Approximately 80% of the total Loratadine dose administered can be found equally distributed between urine and feces in the form of metabolic products within 10 days. In nearly all patients, exposure (AUC) to the metabolite is greater than to the parent Loratadine. The mean elimination half-life in normal adult subjects (n = 54) were 8.4 hours (range = 3 to 20 hours) for Loratadine and 28 hours (range = 8.8 to 92 hours) for descarboethoxyloratadine. Loratadine and descarboethoxyloratadine reached steady state in most patients by approximately the fifth dosing day. There was considerable variability in the pharmacokinetic data in all studies of Loratadine tablets and syrup, probably due to the extensive first-pass metabolism.
In vitro studies with human liver microsomes indicate that Loratadine is metabolized to descarboethoxyloratadine predominantly to cytochrome P450 3A4 (CYP3A4) and, to a lesser extent, by cytochrome P450 2D6 (CYP2D6).

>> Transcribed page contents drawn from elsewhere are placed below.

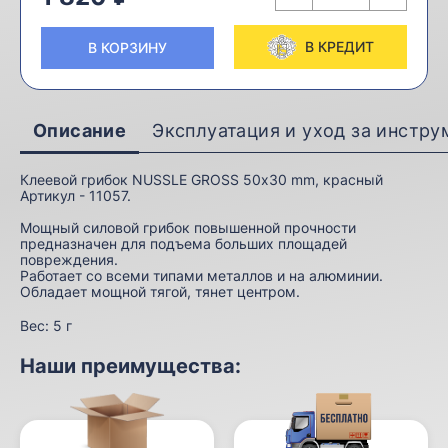
В КРЕДИТ
В КОРЗИНУ
Описание
Эксплуатация и уход за инстр
Клеевой грибок NUSSLE GROSS 50х30 mm, красный
Артикул - 11057.
Мощный силовой грибок повышенной прочности
предназначен для подъема больших площадей
повреждения.
Работает со всеми типами металлов и на алюминии.
Обладает мощной тягой, тянет центром.
Вес:
5 г
Наши преимущества: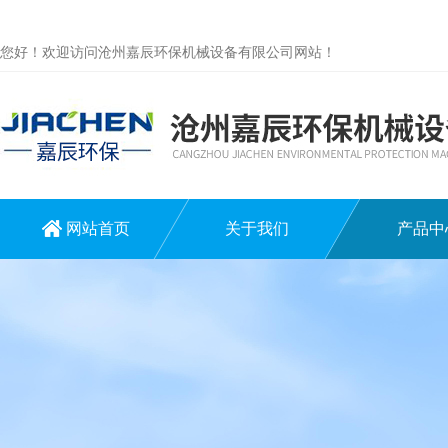
您好！欢迎访问沧州嘉辰环保机械设备有限公司网站！
网站首页
关于我们
产品中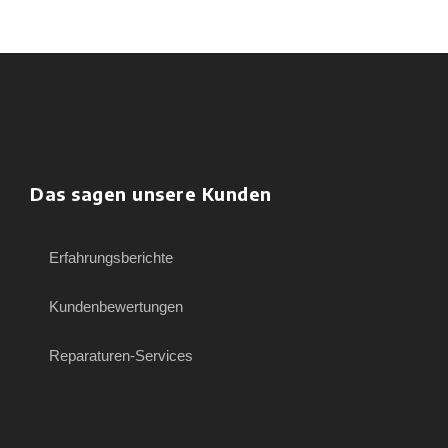
Das sagen unsere Kunden
Erfahrungsberichte
Kundenbewertungen
Reparaturen-Services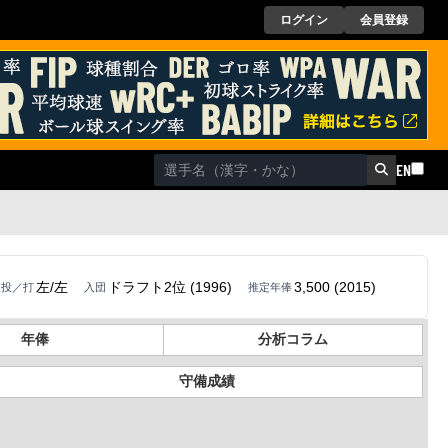
ログイン
会員登録
EN
左/左
ドラフト2位 (1996)
3,500 (2015)
投／打
入団
推定年俸
年俸
分析コラム
守備成績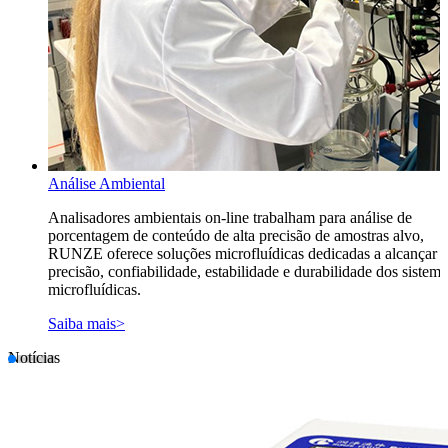
Análise Ambiental
Analisadores ambientais on-line trabalham para análise de
porcentagem de conteúdo de alta precisão de amostras alvo,
RUNZE oferece soluções microfluídicas dedicadas a alcançar a
precisão, confiabilidade, estabilidade e durabilidade dos sistema
microfluídicas.
Saiba mais>
Notícias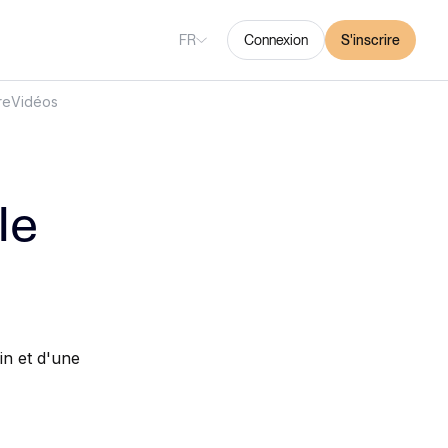
FR
Connexion
S'inscrire
re
Vidéos
le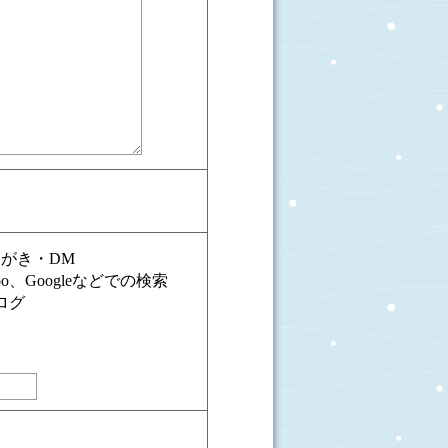
がき・DM
oo、Googleなどでの検索
ログ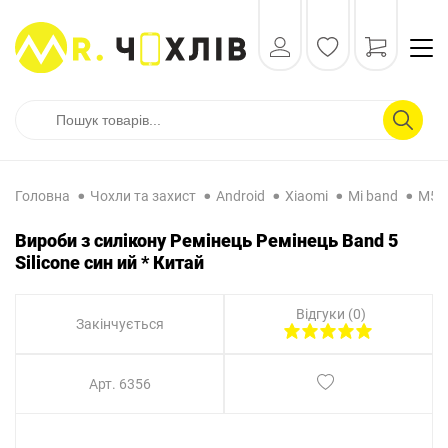
Головна
Чохли та захист
Android
Xiaomi
Mi band
M5/
Вироби з силікону Ремінець Ремінець Band 5
Silicone син ий * Китай
Відгуки (0)
Закінчується
Арт. 6356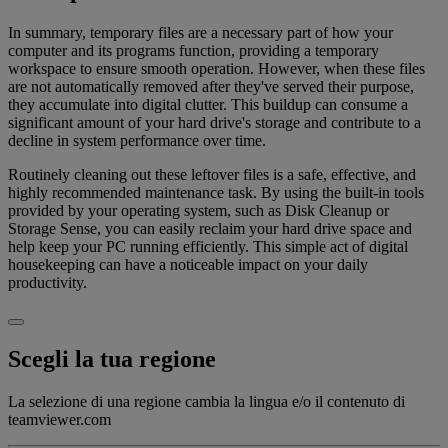
In summary, temporary files are a necessary part of how your
computer and its programs function, providing a temporary
workspace to ensure smooth operation. However, when these files
are not automatically removed after they've served their purpose,
they accumulate into digital clutter. This buildup can consume a
significant amount of your hard drive's storage and contribute to a
decline in system performance over time.
Routinely cleaning out these leftover files is a safe, effective, and
highly recommended maintenance task. By using the built-in tools
provided by your operating system, such as Disk Cleanup or
Storage Sense, you can easily reclaim your hard drive space and
help keep your PC running efficiently. This simple act of digital
housekeeping can have a noticeable impact on your daily
productivity.
Scegli la tua regione
La selezione di una regione cambia la lingua e/o il contenuto di
teamviewer.com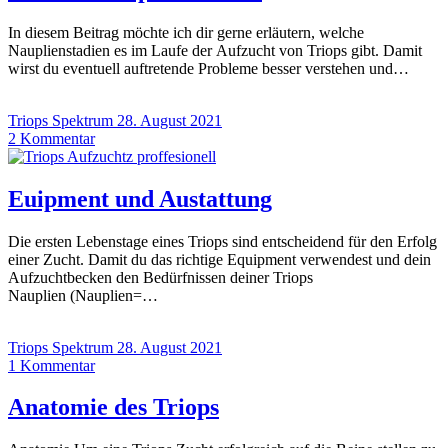
In diesem Beitrag möchte ich dir gerne erläutern, welche
Nauplienstadien es im Laufe der Aufzucht von Triops gibt. Damit
wirst du eventuell auftretende Probleme besser verstehen und…
Triops Spektrum
28. August 2021
2
Kommentar
Euipment und Austattung
Die ersten Lebenstage eines Triops sind entscheidend für den Erfolg
einer Zucht. Damit du das richtige Equipment verwendest und dein
Aufzuchtbecken den Bedürfnissen deiner Triops
Nauplien (Nauplien=…
Triops Spektrum
28. August 2021
1
Kommentar
Anatomie des Triops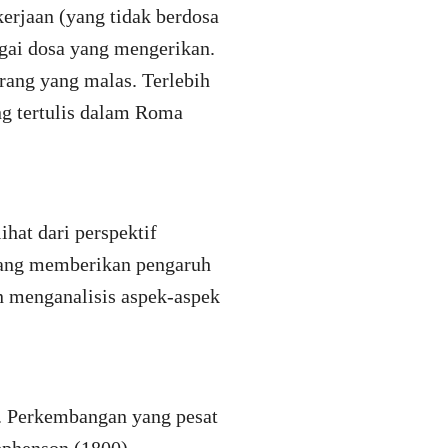
kerjaan (yang tidak berdosa
agai dosa yang mengerikan.
rang yang malas. Terlebih
ang tertulis dalam Roma
hat dari perspektif
 yang memberikan pengaruh
n menganalisis aspek-aspek
. Perkembangan yang pesat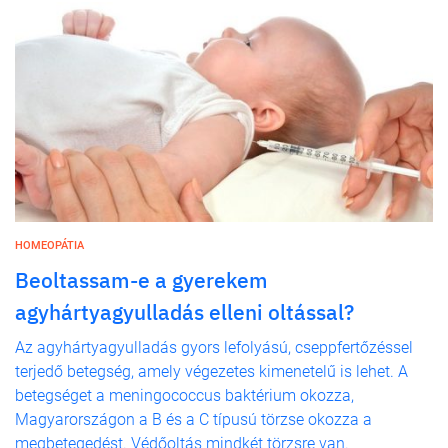
HOMEOPÁTIA
Beoltassam-e a gyerekem
agyhártyagyulladás elleni oltással?
Az agyhártyagyulladás gyors lefolyású, cseppfertőzéssel
terjedő betegség, amely végezetes kimenetelű is lehet. A
betegséget a meningococcus baktérium okozza,
Magyarországon a B és a C típusú törzse okozza a
megbetegedést. Védőoltás mindkét törzsre van.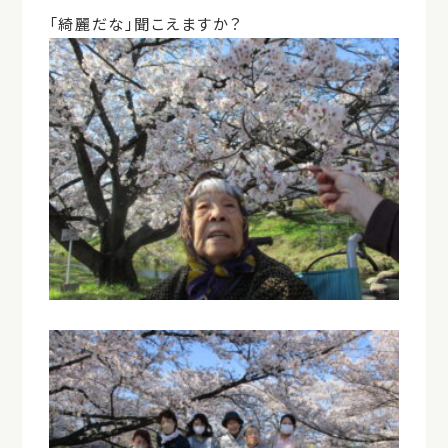
「綺麗だな」聞こえますか？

In the presence of CYP3A4 inhibitor ketoconazole, Loratadine is metabolized to descarboethoxyloratadine predominantly by CYP2D6. Concurrent administration of Loratadine with either Ketoconazole, Erythromycin (both CYP3A4 inhibitors), or Cimetidine (CYP2D6 and CYP3A4 inhibitor) to healthy volunteers was associated with substantially increased plasma concentrations of Loratadine.
The pharmacokinetic profile of Loratadine in children in the 6 to 12 year age group is similar to that of adults. In a single dose pharmacokinetic study of 13 pediatric volunteers (aged 8 - 12 years) given 10 ml of Loratadine syrup containing 10 mg of Loratadine, the ranges of individual subject values of pharmacokinetic parameters (AUC and Cmax) were comparable to those following administration of a 10 mg tablet or syrup to adult volunteers.